Esse conjunto de reformas desencadeadas nas praças objetivava dar à cidade a condição de “fórum moderno”. Apesar do apelo modernizador, é inegável que os logradouros mais atraentes haviam sido descaracterizados. A cidade, ao final da década de 1960, já constituía um território repleto de conflitos e contradições e suas “modernas” reformas, escondiam os contrastes e dramas, silenciados pelas intervenções

militaristas e propagandas ideológicas disseminadas nos meios de comunicação. Assistia-se à época um crescimento exorbitante do número de camelôs a abarrotar seus espaços, muitos dos quais migrantes desempregados. A pesquisadora Vânia Lopes transcreve a seguinte notícia do jornal O POVO datado de 30 de novembro de 1968:

“Um trabalho de vulto está sendo executado pela prefeitura municipal de Fortaleza, sob a inspiração de um elevado objetivo: a humanização da cidade (...) Cumprindo fielmente o plano diretor da cidade, o prefeito José Walter Cavalcante ao mesmo tempo que asfalta dezenas de quilômetros de ruas, emprega substanciais recursos na construção e reformas de praças públicas, que são, os pulmões de uma cidade. Quando se completou o primeiro ano de sua administração, o prefeito inaugurou cinco novas praças, enquanto outras tinham seus projetos elaborados pela SUMOV (...) (O Povo de 30 de Nov. de 1968 in LOPES, 2004: 28)

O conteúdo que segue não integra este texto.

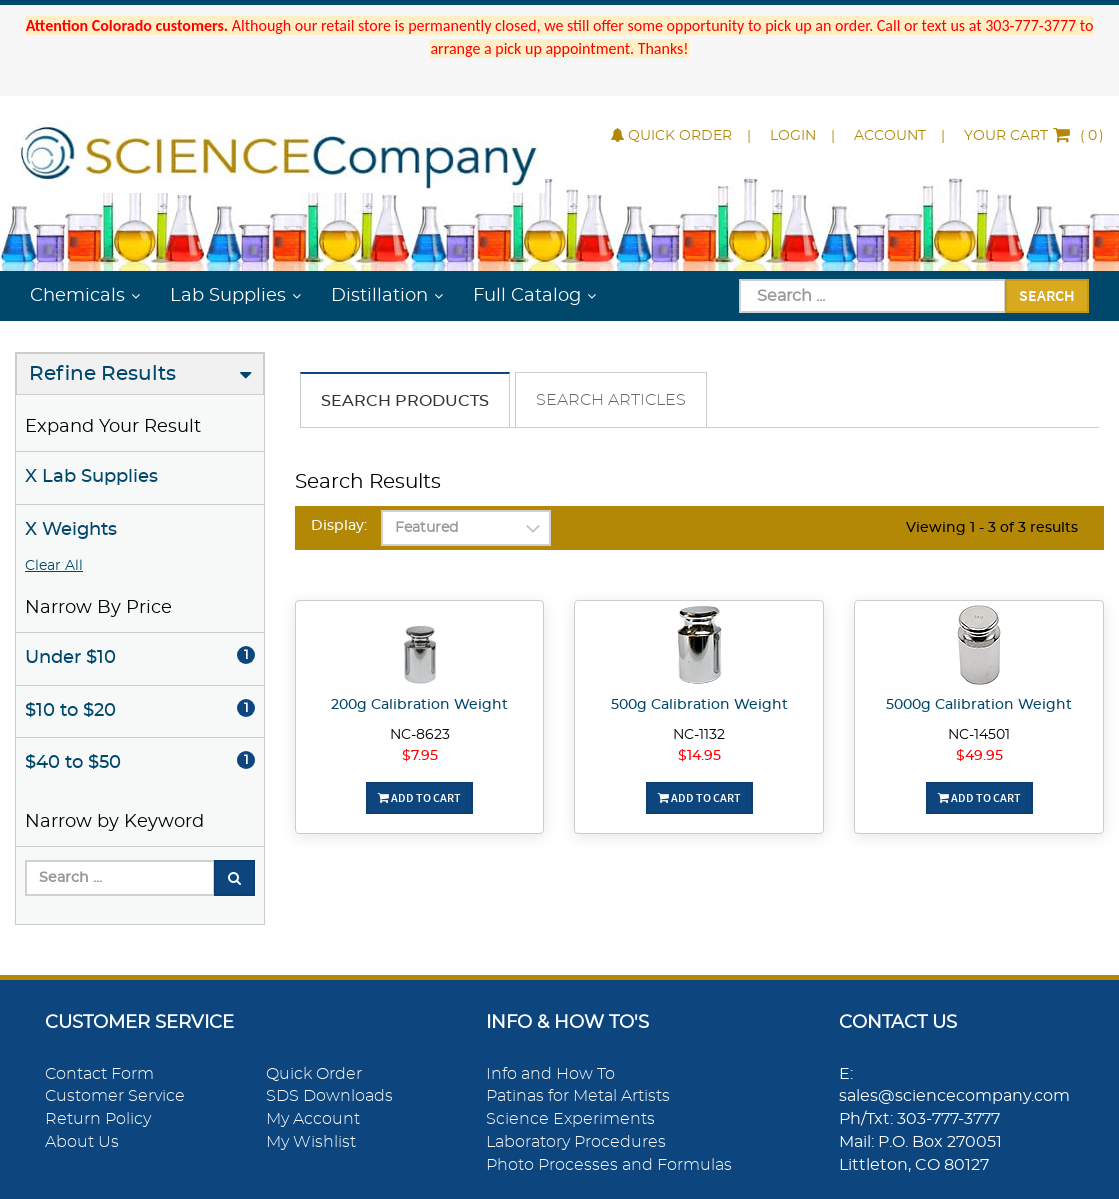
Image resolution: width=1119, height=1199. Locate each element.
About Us (82, 1142)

Nesta onda de “humanização”, além de reformadas, foram fundadas mais 18 praças, concentradas nos seguintes bairros: Parquelândia, Jacarecanga, Porangabuçu, Amadeu Furtado, Fátima, Dionísio Torres, Messejana, Vila União, Alagadiço, Mondubim, Jardim das Oliveiras e Conjunto José Walter (CUNHA, 1990). É evidente, pelo contexto revelado, as várias contradições que esta década de 1960 trouxe para a urbanização, incluindo desde suas reformas e modificações no aspecto físico da urbe às insatisfações populares.